■ TRY IT
In the data below, how many lines contain the string "Taptica"? Give only the figure.
□ □ □
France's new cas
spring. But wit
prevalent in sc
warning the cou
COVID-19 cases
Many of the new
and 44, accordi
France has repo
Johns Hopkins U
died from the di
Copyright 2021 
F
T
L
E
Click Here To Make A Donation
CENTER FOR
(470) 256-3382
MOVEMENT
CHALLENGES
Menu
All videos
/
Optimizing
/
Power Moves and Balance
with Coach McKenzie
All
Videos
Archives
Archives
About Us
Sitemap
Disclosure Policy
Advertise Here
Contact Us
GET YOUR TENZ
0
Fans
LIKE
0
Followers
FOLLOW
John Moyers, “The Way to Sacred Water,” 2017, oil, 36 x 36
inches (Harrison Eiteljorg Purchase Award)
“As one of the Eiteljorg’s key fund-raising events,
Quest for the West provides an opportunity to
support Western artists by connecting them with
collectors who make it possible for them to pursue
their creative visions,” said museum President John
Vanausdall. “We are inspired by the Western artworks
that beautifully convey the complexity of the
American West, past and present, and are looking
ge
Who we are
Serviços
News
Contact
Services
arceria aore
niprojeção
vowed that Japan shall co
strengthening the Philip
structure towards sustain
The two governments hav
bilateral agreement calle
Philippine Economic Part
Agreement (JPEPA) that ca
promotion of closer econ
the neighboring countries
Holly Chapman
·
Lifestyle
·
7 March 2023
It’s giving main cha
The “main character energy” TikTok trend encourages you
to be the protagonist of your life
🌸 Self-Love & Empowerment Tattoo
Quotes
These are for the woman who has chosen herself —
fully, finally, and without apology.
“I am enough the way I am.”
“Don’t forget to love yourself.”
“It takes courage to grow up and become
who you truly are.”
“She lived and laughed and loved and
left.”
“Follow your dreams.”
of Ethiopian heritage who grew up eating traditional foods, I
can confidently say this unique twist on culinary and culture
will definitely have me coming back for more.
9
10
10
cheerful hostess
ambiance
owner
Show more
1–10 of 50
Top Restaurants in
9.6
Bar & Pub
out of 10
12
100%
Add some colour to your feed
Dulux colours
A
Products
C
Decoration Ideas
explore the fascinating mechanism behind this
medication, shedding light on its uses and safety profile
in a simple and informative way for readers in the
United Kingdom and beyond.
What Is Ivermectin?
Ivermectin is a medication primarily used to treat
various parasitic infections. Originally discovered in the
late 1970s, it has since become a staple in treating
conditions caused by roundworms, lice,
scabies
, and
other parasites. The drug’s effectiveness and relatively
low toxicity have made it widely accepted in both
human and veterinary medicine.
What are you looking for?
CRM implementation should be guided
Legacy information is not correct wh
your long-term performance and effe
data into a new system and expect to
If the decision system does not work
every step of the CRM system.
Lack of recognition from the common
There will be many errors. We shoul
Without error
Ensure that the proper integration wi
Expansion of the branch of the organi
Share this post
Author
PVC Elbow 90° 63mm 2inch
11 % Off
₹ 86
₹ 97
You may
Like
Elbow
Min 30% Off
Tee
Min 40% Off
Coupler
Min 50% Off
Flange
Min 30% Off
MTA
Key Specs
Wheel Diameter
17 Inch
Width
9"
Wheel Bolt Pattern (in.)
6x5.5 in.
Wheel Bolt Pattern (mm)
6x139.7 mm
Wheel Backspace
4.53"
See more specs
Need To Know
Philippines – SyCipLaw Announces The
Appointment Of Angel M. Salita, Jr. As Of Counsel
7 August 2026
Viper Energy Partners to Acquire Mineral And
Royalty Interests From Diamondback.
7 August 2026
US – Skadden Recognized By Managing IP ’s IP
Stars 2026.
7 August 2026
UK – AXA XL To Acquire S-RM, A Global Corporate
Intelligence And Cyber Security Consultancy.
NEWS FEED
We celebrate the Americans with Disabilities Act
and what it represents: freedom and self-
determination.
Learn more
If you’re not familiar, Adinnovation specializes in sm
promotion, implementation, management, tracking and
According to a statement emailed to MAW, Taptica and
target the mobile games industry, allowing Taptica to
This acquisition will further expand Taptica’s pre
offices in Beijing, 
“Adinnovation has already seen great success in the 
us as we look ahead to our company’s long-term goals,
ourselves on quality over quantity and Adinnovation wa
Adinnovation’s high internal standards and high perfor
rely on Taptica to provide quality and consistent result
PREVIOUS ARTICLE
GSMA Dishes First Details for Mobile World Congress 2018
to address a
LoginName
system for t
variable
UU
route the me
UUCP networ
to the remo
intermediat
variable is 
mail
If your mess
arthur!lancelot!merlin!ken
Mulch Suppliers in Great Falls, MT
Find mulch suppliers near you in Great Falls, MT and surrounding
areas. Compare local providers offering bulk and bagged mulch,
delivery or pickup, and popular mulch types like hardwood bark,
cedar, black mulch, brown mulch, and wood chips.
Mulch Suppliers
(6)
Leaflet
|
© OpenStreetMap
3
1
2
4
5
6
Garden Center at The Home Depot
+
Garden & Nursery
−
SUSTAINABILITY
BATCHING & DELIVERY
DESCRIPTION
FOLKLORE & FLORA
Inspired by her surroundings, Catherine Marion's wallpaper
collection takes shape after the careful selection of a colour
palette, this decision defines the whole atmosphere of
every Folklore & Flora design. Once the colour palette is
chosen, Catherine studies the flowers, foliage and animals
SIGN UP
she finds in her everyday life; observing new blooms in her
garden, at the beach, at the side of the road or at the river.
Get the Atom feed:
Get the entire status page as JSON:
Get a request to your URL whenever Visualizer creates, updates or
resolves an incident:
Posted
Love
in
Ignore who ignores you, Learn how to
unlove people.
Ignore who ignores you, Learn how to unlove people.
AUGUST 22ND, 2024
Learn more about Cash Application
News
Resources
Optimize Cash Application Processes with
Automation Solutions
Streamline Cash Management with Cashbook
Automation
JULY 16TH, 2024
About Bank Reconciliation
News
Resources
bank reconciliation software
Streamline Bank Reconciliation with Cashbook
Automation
□ □ □
■ EXERCISE SOLUTION
4